Мне это и тогда не бросилось в глаза, и в семнадцать совсем не бросалось. Я обращал внимание на нечто другое, чем длина спинной части.

Разумеется, фантазия у меня была, как раз на эту тему. Даже госпожа Хайтцендорфф, которая отнюдь не была красавицей, могла меня возбудить, когда мыла дома холл, ползая на коленках и повернувшись ко всему миру задницей. Но для процесса в целом недостаточно было бы и самой лучшей фантазии.

Гостиная, где женщины поджидали нас, представляла собой смесь провинциального полусвета и буржуазного резного дуба. Тяжелая мебель, которая могла бы стоять и в Берлине, но и в Криште тоже. Но вот на картинах, висевших на стенах, одалиски не поворачивались к зрителю спиной, а там, где сатир сталкивался с нимфой, дело не ограничивалось игрой на флейте. Это было, как я потом всегда говорил, как если бы Георг Гросс иллюстрировал анатомический атлас.

Атмосфера носила какой-то отпечаток неряшливости, какая царит на пробах перераспределения ролей. Дамы этого дома уже слишком много раз давали этот спектакль. И уже только намеками маркировали гнусность, предусмотренную в тексте. Мы, новички, старались прежде всего избежать ошибки. Актеры-ученики, которые не хотят опозориться перед профессионалами.
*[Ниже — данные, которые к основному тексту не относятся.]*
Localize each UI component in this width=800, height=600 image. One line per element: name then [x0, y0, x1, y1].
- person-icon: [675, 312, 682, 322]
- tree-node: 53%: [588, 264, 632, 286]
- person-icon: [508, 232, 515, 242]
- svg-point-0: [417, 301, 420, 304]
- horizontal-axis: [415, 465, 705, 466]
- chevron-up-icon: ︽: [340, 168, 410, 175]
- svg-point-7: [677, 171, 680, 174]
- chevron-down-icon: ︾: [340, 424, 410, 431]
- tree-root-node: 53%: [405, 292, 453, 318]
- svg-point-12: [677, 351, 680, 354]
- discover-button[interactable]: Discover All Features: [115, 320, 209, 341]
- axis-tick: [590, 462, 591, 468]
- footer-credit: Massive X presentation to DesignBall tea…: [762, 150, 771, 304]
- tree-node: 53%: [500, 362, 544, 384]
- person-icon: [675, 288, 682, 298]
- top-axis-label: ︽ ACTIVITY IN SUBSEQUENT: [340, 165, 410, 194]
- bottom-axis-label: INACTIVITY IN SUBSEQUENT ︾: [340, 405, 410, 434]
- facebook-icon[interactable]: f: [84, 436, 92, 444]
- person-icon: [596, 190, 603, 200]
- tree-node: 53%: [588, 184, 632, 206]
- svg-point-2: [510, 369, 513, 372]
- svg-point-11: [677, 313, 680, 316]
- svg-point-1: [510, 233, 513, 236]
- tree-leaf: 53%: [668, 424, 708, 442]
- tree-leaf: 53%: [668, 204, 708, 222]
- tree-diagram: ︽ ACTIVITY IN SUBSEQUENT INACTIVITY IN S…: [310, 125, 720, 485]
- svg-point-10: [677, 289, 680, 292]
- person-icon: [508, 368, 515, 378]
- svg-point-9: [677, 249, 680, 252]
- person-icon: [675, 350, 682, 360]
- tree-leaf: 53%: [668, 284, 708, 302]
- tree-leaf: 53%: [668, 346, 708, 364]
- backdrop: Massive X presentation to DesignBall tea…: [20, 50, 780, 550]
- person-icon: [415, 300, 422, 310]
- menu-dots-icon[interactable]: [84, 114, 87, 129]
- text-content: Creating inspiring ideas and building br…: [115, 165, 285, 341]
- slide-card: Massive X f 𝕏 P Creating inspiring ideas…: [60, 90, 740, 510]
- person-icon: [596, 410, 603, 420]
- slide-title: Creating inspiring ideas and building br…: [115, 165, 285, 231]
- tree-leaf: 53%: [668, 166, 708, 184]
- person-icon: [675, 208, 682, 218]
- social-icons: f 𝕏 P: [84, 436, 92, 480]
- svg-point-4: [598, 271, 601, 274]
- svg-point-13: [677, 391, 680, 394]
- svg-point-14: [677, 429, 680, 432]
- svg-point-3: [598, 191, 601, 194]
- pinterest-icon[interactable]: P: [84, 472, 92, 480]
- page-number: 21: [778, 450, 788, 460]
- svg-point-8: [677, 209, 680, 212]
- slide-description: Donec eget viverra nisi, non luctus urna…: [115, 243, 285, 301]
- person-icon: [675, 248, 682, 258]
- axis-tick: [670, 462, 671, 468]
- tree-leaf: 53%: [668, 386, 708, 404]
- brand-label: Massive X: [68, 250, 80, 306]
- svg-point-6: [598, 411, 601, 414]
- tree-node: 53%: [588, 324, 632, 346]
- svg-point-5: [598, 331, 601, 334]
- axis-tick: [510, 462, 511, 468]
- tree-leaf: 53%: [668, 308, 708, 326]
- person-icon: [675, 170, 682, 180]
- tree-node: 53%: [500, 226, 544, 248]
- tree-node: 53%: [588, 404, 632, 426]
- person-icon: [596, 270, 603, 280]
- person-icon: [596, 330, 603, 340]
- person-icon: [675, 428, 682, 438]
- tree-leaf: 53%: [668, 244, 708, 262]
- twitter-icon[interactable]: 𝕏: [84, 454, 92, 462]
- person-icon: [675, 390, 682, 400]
Теперь и не вспомнить, как была урегулирована коммерческая сторона вопроса. Но до сих пор помню запах сигаретного дыма и тяжелые пачули. И еще слышу песню, которая дребезжала из раструба граммофона. Она называлась „Паулина идет танцевать“. И я до сих пор у меня перед глазами стоит она.

Она.


Не красавица, вот уж нет. По-настоящему красивые женщины не работают в „Petit Paris“ в Ютербоге, где военных обслуживают с интервалом в четверть часа. Я выделил ее из всех, потому что в ней чувствовалась какая-то робость. Как будто ее занесло в эту гостиную по недоразумению и она понятия не имеет, чего от нее ждет эта с шумом ввалившаяся толпа. В ее лице было что-то от мышки. Мелкие, выступающие вперед зубки. Волосы, завитые как-то нерешительно. Будто они собирались стать локонами, но из чистой пугливости на полпути передумали. Серьга у нее была только одна, невозможно большой ком чего-то блестящего, который даже не делал попытки казаться драгоценностью. Мочка другого уха была красной и воспаленной. Должно быть, она проколола уши совсем недавно, и иголка не была продезинфицирована.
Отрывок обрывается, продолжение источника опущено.